Course Title: Modelling with Differential Equations

Part A: Course Overview

Course Title: Modelling with Differential Equations

Credit Points: 12.00

Important Information:




Course Code




Learning Mode

Teaching Period(s)


City Campus


145H Mathematical & Geospatial Sciences


Sem 2 2006,
Sem 2 2007,
Sem 2 2008,
Sem 2 2009,
Sem 2 2010,
Sem 2 2011,
Sem 2 2012,
Sem 2 2013,
Sem 2 2014,
Sem 2 2015


City Campus


171H School of Science


Sem 1 2018,
Sem 1 2019,
Sem 1 2020,
Sem 1 2021,
Sem 1 2023

Course Coordinator: Professor Lewi Stone

Course Coordinator Phone: +61 3 9925 1728

Course Coordinator Email:

Course Coordinator Location: 15.04.21

Course Coordinator Availability: By appointment, by email

Pre-requisite Courses and Assumed Knowledge and Capabilities


Required Prior Study

You should have satisfactorily completed following course/s before you commence this course.

Alternatively, you may be able to demonstrate the required skills and knowledge before you start this course.

Contact your course coordinator if you think you may be eligible for recognition of prior learning.

Course Description

This course introduces modern mathematical modelling approaches using dynamical systems (largely differential equation approaches) that are relevant in many different applications and, in particular, for biological and ecological systems. In recent years, mathematical modelling has indeed become one of the most important research tools in biological research. 

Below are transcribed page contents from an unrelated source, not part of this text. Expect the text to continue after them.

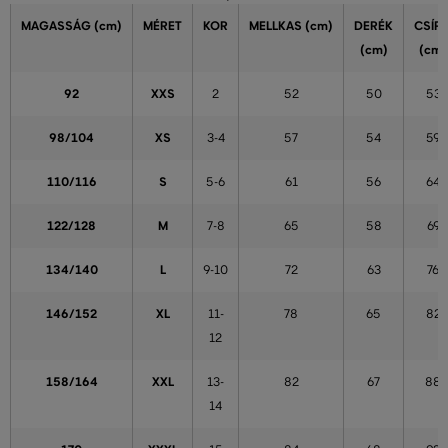
MAGASSÁG
(cm)
MÉRET
KOR
MELLKAS
(cm)
DERÉK
CSÍP
(cm)
(cm)
92
XXS
2
52
50
53
98/104
XS
3-4
57
54
59
110/116
S
5-6
61
56
64
122/128
M
7-8
65
58
69
134/140
L
9-10
72
63
76
146/152
XL
11-
78
65
82
12
158/164
XXL
13-
82
67
88
14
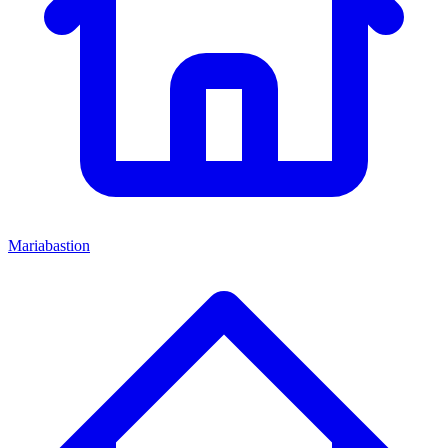
Mariabastion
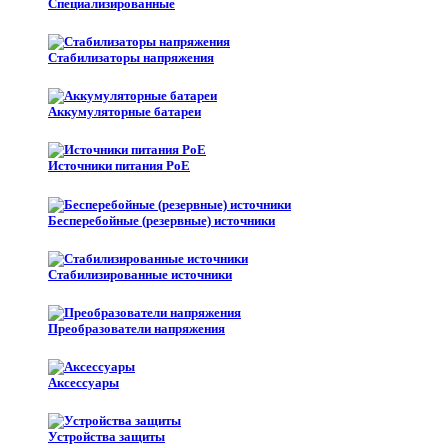
Специализированные
Стабилизаторы напряжения
Аккумуляторные батареи
Источники питания PoE
Бесперебойные (резервные) источники
Стабилизированные источники
Преобразователи напряжения
Аксессуары
Устройства защиты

We will introduce the basic concepts and methods for analysis of linear differential equations and their intricacies under forcing and with resonances. This will lead to  studying nonlinear dynamical systems taking advantage of applied bifurcation and chaos theory. 

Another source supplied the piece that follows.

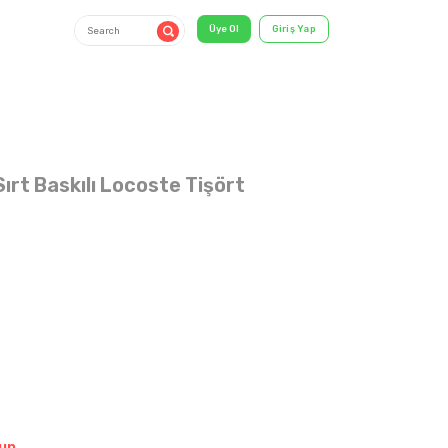
ırt Baskılı Locoste Tişört
5-8 YAŞ
shirt & T-
Shirt
un.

These tools will be used, in particular, to explore complex biological systems ranging from epidemics and infectious diseases (eg., COVID),  to the periodic processes driving the heart and brain or for studying ecological processes such as species persistence and biodiversity. 

The assessment of this course will include implementing the techniques encountered in the lectures in a programming environment such as Matlab. 

Objectives/Learning Outcomes/Capability Development

This course contributes to the following Program Learning Outcomes for BP083 - Bachelor of Science, BP245 - Bachelor of Science (Statistics) and BH119 - Bachelor of Analytics (Honours):

Knowledge and Technical Competence:

  • use the appropriate and relevant, fundamental and applied mathematical and statistical knowledge, methodologies and modern computational tools.


  • synthesise and flexibly apply knowledge to characterise, analyse and solve a wide range of problems
  • balance the complexity / accuracy of the mathematical / statistical models used and the timeliness of the delivery of the solution.


  • the ability to effectively communicate both technical and non-technical material in a range of forms (written, electronic, graphic, oral) and to tailor the style and means of communication to different audiences. Of particular interest is the ability to explain technical material, without unnecessary jargon, to lay persons such as the general public or line managers.

On completion of this course you should be able to:

  1. Analyse linear and nonlinear dynamical systems and use them for modelling real problems, in particular in biology;
  2. Identify and apply key concepts of stability and bifurcation theory;
  3. Analyse and simulate some of the key mathematical models that have become famous in the biological sciences;
  4. Identify and apply key concepts of modelling oscillatory systems and biological synchrony;
  5. Run biological models through an implementation with a programming environment such as Matlab.
  6. Collaborate with peers to analyse and solve mathematical problems using communication strategies that optimise both team and individual performance

Overview of Learning Activities

This course is taught through a mix of lectorial instruction, some computer laboratory exercises and assignments  Key concepts will be explained in detail in lectorials. There are homework exercises (2) and a group assignment which also involves an oral presentation.   

Overview of Learning Resources


RMIT will provide you with resources and tools for learning in this course through myRMIT Studies Course

There are services available to support your learning through the University Library. The Library provides guides on academic referencing and subject specialist help as well as a range of study support services. For further information, please visit the Library page on the RMIT University website and the myRMIT student portal.

Overview of Assessment

Assessment Tasks

Assessment Task 1: Online quizzes
Weighting 20% 
This assessment task supports CLOs 1, 2

Assessment Task 2: In class mid semester problem based timed test I
Weighting 25% 
This assessment task supports CLOs 1, 2, 3, 4,

Assessment Task 3: Team based group assignment.  
Weighting 25%
This assessment task supports CLOs 1, 5, 6 

Assessment Task 4  Online timed summative test
Weighting 30% 
This assessment task supports CLOs 1, 2, 3, 4

If you have a long-term medical condition and/or disability it may be possible to negotiate to vary aspects of the learning or assessment methods. You can contact the program coordinator or Equitable Learning Services if you would like to find out more.